§ AIM OF THE TASK
Skip the images and copy each record exactly as written.

§ TASK DATA
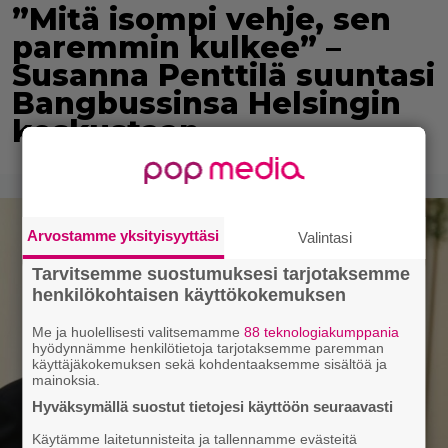
”Mitä isompi vehje, sen
paremmin kulkee” –
Susanna Penttilä suuntasi
Bangbussinsa Helsingin
keskustaan
Arvostamme yksityisyyttäsi
Valintasi
Tarvitsemme suostumuksesi tarjotaksemme
henkilökohtaisen käyttökokemuksen
Me ja huolellisesti valitsemamme
88 teknologiakumppania
hyödynnämme henkilötietoja tarjotaksemme paremman
käyttäjäkokemuksen sekä kohdentaaksemme sisältöä ja
mainoksia.
Hyväksymällä suostut tietojesi käyttöön seuraavasti
Käytämme laitetunnisteita ja tallennamme evästeitä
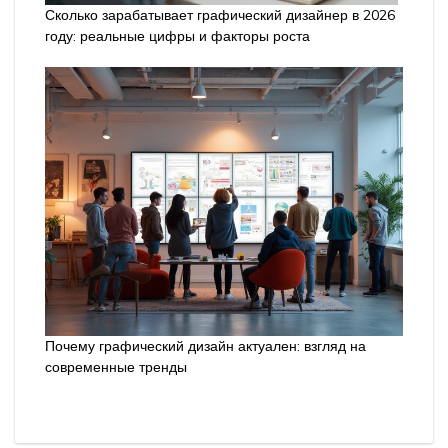
Сколько зарабатывает графический дизайнер в 2026
году: реальные цифры и факторы роста
Почему графический дизайн актуален: взгляд на
современные тренды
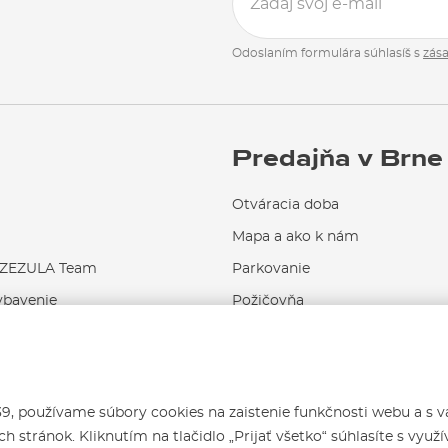
Odoslaním formulára súhlasíš s
zás
Predajňa v Brne
Otváracia doba
Mapa a ako k nám
EZULA Team
Parkovanie
ybavenie
Požičovňa
Servis a opravy
 používame súbory cookies na zaistenie funkčnosti webu a s 
h stránok. Kliknutím na tlačidlo „Prijať všetko“ súhlasíte s využ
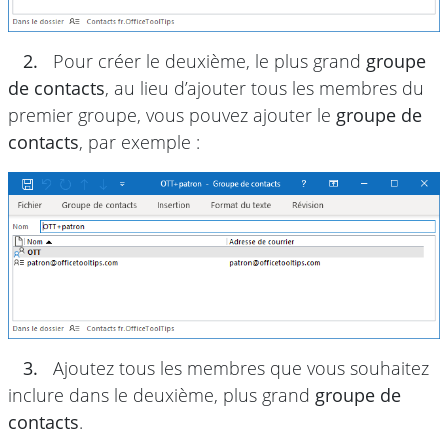
2.
Pour créer le deuxième, le plus grand
groupe
de contacts
, au lieu d’ajouter tous les membres du
premier groupe, vous pouvez ajouter le
groupe de
contacts
, par exemple :
3.
Ajoutez tous les membres que vous souhaitez
inclure dans le deuxième, plus grand
groupe de
contacts
.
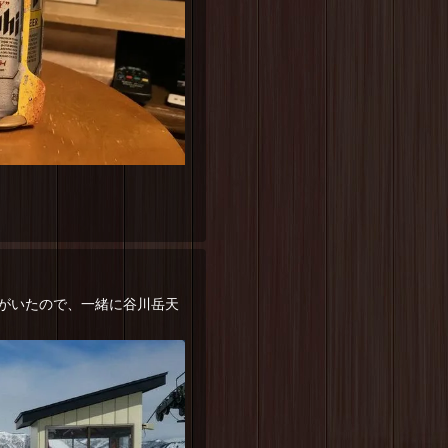
がいたので、一緒に谷川岳天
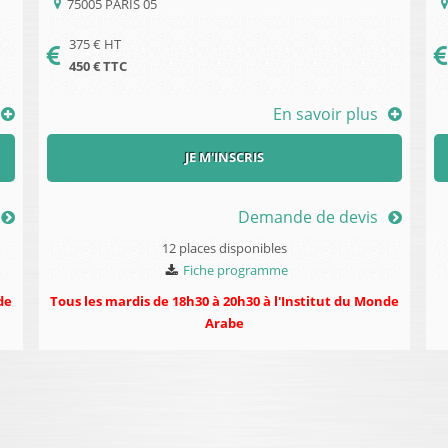
75005
PARIS 05
375
€ HT
450
€ TTC
En savoir plus
JE M'INSCRIS
Demande de devis
12 places disponibles
Fiche programme
de
Tous les mardis de 18h30 à 20h30 à l'Institut du Monde
Arabe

§ RESULT OF THIS EXERCISE
”Mitä isompi vehje, sen
paremmin kulkee” –
Susanna Penttilä suuntasi
Bangbussinsa Helsingin
keskustaan
Arvostamme yksityisyyttäsi
Valintasi
Tarvitsemme suostumuksesi tarjotaksemme
henkilökohtaisen käyttökokemuksen
Me ja huolellisesti valitsemamme
88 teknologiakumppania
hyödynnämme henkilötietoja tarjotaksemme paremman
käyttäjäkokemuksen sekä kohdentaaksemme sisältöä ja
mainoksia.
Hyväksymällä suostut tietojesi käyttöön seuraavasti
Käytämme laitetunnisteita ja tallennamme evästeitä
Сколько зарабатывает графический дизайнер в 2026
году: реальные цифры и факторы роста
Почему графический дизайн актуален: взгляд на
современные тренды
Odoslaním formulára súhlasíš s
zás
Predajňa v Brne
Otváracia doba
Mapa a ako k nám
EZULA Team
Parkovanie
ybavenie
Požičovňa
Servis a opravy
 používame súbory cookies na zaistenie funkčnosti webu a s 
h stránok. Kliknutím na tlačidlo „Prijať všetko“ súhlasíte s využ
2.
Pour créer le deuxième, le plus grand
groupe
de contacts
, au lieu d’ajouter tous les membres du
premier groupe, vous pouvez ajouter le
groupe de
contacts
, par exemple :
3.
Ajoutez tous les membres que vous souhaitez
inclure dans le deuxième, plus grand
groupe de
contacts
.
がいたので、一緒に谷川岳天
75005
PARIS 05
375
€ HT
450
€ TTC
En savoir plus
JE M'INSCRIS
Demande de devis
12 places disponibles
Fiche programme
de
Tous les mardis de 18h30 à 20h30 à l'Institut du Monde
Arabe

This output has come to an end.